[Last Call] Learn how to a build a cloud-first strategyRegister Now

x
?
Solved

NTBackup on Windows SBS 2003r2 Server Hangs intermittently

Posted on 2009-02-19
12
Medium Priority
?
1,060 Views
Last Modified: 2012-05-06
I've recently installed a Windows Server 2003r2 SBS Edition on an HP ML150 Server with an E200 add-on RAID card.  I patched the server until everything was up to date (as of February 7th, 2009.)

The following weekend I updated to the latest tape and raid drivers without issue.

Two weeks ago (on Tuesday, Feb 9th) I received a call in the early morning that the users could not log in... or get email... or access the internet (DNS.)

I RDP'd into the Terminal Server and could ping the server, but it was not responding to RDP requests.  I went on site and saw that the console for the server was stuck on the gray background of the login screen (the server had been logged in and locked.)

I restarted the server and it came up slowly but after letting it sit for 2 hrs it was still "Applying Computer Settings" -- I restarted the server into Safe Mode and uninstalled the updated RAID and Tape Drive... thinking that maybe a bad driver had caused the system to crash hard.

The thing I noted was that the server froze at 11:22pm (backups start at 10pm and take 3hrs.)

So I thought maybe the system kicked off the backup and ran into an error.

Anyway, I restarted into Safe Mode and disabled all services and was able to then restart and log into the system.  I started enabling services one by one until everything that could start would.  DHCP and IIS were still having issues started.  I spent about 3hrs playing around with trying to get the services started... reregistering the ocx file (with regsvr32, I can't remember the specific DLL, but it's documented in the DHCP recovery documention from Microsoft.)

Anyway -- with seemingly no intervention on my part (I know it sounds absurd) at about 3pm after spending about 7hrs on the issue the services finally started and the system started performing like normal... I hadn't restarted it since 12:30p -- so I'm not sure why it started working suddenly.

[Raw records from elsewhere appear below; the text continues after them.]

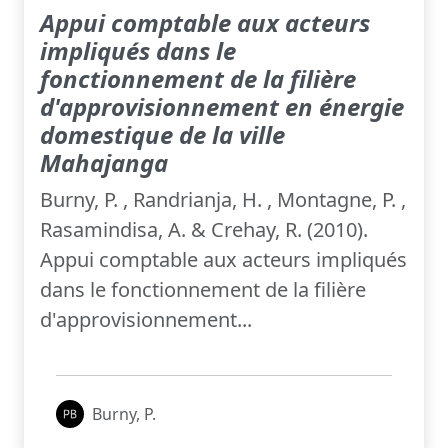
Appui comptable aux acteurs
impliqués dans le
fonctionnement de la filière
d'approvisionnement en énergie
domestique de la ville
Mahajanga
Burny, P. , Randrianja, H. , Montagne, P. ,
Rasamindisa, A. & Crehay, R. (2010).
Appui comptable aux acteurs impliqués
dans le fonctionnement de la filière
d'approvisionnement...
Burny, P.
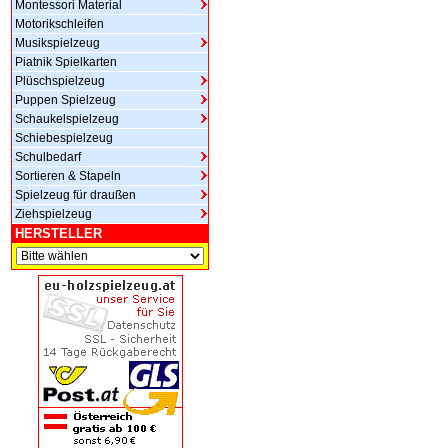
Montessori Material
Motorikschleifen
Musikspielzeug
Piatnik Spielkarten
Plüschspielzeug
Puppen Spielzeug
Schaukelspielzeug
Schiebespielzeug
Schulbedarf
Sortieren & Stapeln
Spielzeug für draußen
Ziehspielzeug
HERSTELLER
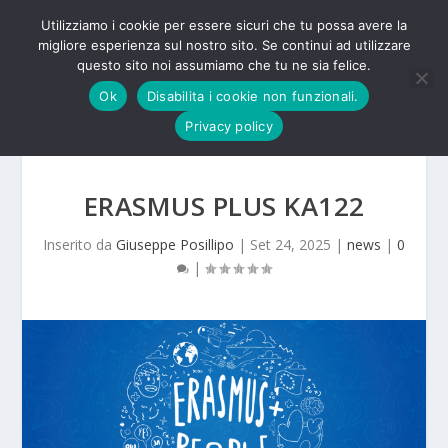
Utilizziamo i cookie per essere sicuri che tu possa avere la
migliore esperienza sul nostro sito. Se continui ad utilizzare
questo sito noi assumiamo che tu ne sia felice.
Ok
Disabilita i cookie non funzionali.
Privacy policy
ERASMUS PLUS KA122
Inserito da
Giuseppe Posillipo
|
Set 24, 2025
|
news
|
0
|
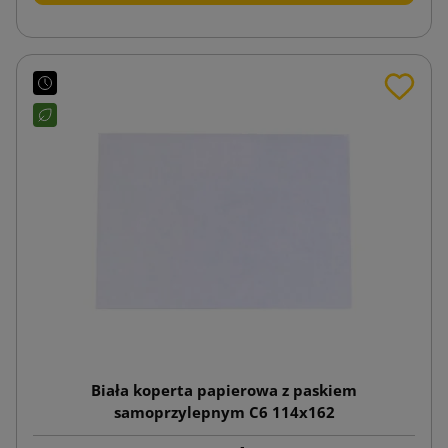
Biała koperta papierowa z paskiem
samoprzylepnym C6 114x162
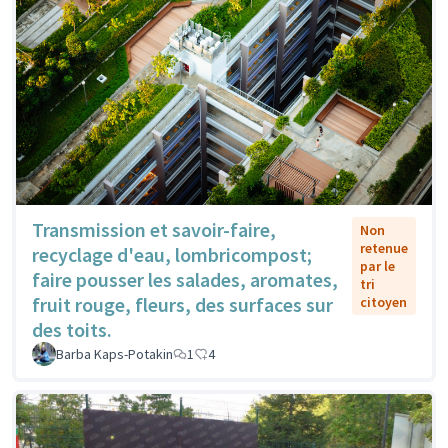
Transmission et savoir-faire,
Non
retenue
recyclage d'eau, lombricompost;
par le
faire pousser les salades, aromates,
tri
fruit rouge, fleurs, des surfaces sur
citoyen
des toits.
Barba Kaps-Potakin
1
4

Anyway -- I've restarted the server a few times since then and have been fixing issues related to updating the system to WSS 3.0 since the first hang up.

Last night for the first time since the last system hang... the server froze again.  This time at 7:30pm with the backup starting at 7pm.  The backup logs are empty (0 bytes) for both the 9th and last night (the 17th.)

I logged into the terminal server again and pinged the server, but could not RDP.  The server console was once again frozen on the grey screen.

I powered off the server and restarted it -- it came up fine with no logs after 7:30p until 8:17am when I restarted it.  No errors right before it stopped.

Upon restarting the server the following information was the first new entry stored in the System Event Log:

"The previous system shutdown at 9:06:00 PM on 2/18/2009 was unexpected."

The logs stopped at 7:30pm, but apparently the system didn't register it had hung until 9:06.

The backups when started at 7pm typically finish backup at 9:30pm and verification between 10:40p and 11:00pm...

Tonight's backup went off without a hitch, so the behavior is not consistant.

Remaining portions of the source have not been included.